For the fainthearted . . .

Results that don’t matter

For some reason, the ‘Daily Telegraph’ emails a round up of the weekend soccer scores in England. Among other things, it told me that West Bromwich Albion had beaten Chelsea in the premier division of the English football league. At one time, the score would have caused me angst, such days passed some time ago.

At the age of nine I made a decision that in later years would bring me a considerable degree of anguish and ridicule. I changed the football team I supported. Until May 1970 I had taken pride in the claret and blue colours of West Ham United, not that you ever knew what colours they were playing in on a block and white television. West Ham had seemed an obvious choice they had the England captain Bobby Moore and the 1966 World Cup hero, Geoff Hurst. But they weren’t flashy enough. 1970 was a time of outrageous glamour and fashion and the east end of London was neither glamorous or fashionable.

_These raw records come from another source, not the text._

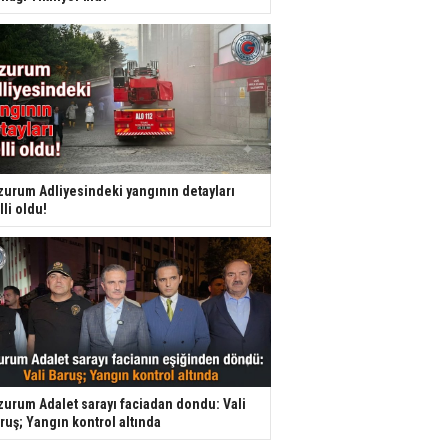
zurum Adliyesindeki yangının detayları
lli oldu!
zurum Adalet sarayı faciadan dondu: Vali
ruş; Yangın kontrol altında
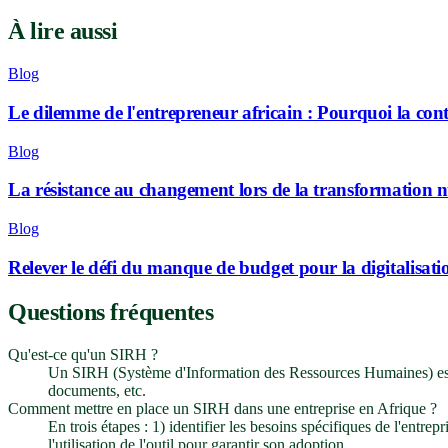
À lire aussi
Blog
Le dilemme de l'entrepreneur africain : Pourquoi la contr
Blog
La résistance au changement lors de la transformation
Blog
Relever le défi du manque de budget pour la digitalisat
Questions fréquentes
Qu'est-ce qu'un SIRH ?
Un SIRH (Système d'Information des Ressources Humaines) est un 
documents, etc.
Comment mettre en place un SIRH dans une entreprise en Afrique ?
En trois étapes : 1) identifier les besoins spécifiques de l'entrepr
l'utilisation de l'outil pour garantir son adoption.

I was tempted away by the style and flair of the west London club Chelsea and also, much more importantly, by the fact that they were in the FA Cup final.

There was a brief period of glory: they won the FA Cup, the following year they won the European Cup Winners’ Cup, and the following year they reached the League Cup final, and then the rot set in.

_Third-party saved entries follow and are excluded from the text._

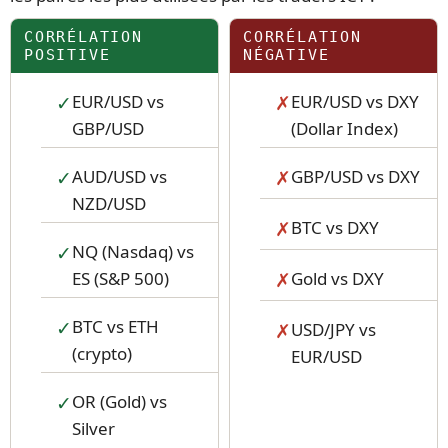
CORRÉLATION
CORRÉLATION
POSITIVE
NÉGATIVE
EUR/USD vs
EUR/USD vs DXY
GBP/USD
(Dollar Index)
AUD/USD vs
GBP/USD vs DXY
NZD/USD
BTC vs DXY
NQ (Nasdaq) vs
ES (S&P 500)
Gold vs DXY
BTC vs ETH
USD/JPY vs
(crypto)
EUR/USD
OR (Gold) vs
Silver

A quarter of a century of disappointment and abuse was to follow. Relegation in 1975 and 1979, a struggle to stay in the Second Division in 1983, sometimes it was easier to talk about cricket.

I remember travelling to Chelsea matches when I was a sixth-former in the late 1970s. To buy a return ticket from Castle Cary in Somerset to London, to travel by tube from Paddington to Fulham Broadway, to buy lunch in a pub, to get into the match, and to buy egg and chips for tea at Paddington station, cost just under £10. It sounds a laughable sum of money, except it cost me most of what I earned in a month. I had a job pumping petrol from 8 till 1 on Sunday mornings earning 60p an hour, £12 a month – £10 in a day was a big commitment.

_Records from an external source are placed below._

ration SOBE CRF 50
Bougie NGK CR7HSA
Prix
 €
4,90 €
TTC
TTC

But did it really matter, did any of it make any difference? I have seen people break down on tears at matches, I have seen people taken away in cardiac ambulances, I have seen horribly vicious fights take place, about what?

Liverpool manager Bill Shankly once said, ”Some people believe football is a matter of life and death, I am very disappointed with that attitude. I can assure you it is much, much more important than that.’  Bill Shankly was a marvellous man and manager, but his perception of reality was slightly askew. The result of a football match made not one jot of difference to whether someone had a home to live in, whether they had food on the table, whether they had treatment for an illness, whether it was safe for their children to walk the streets.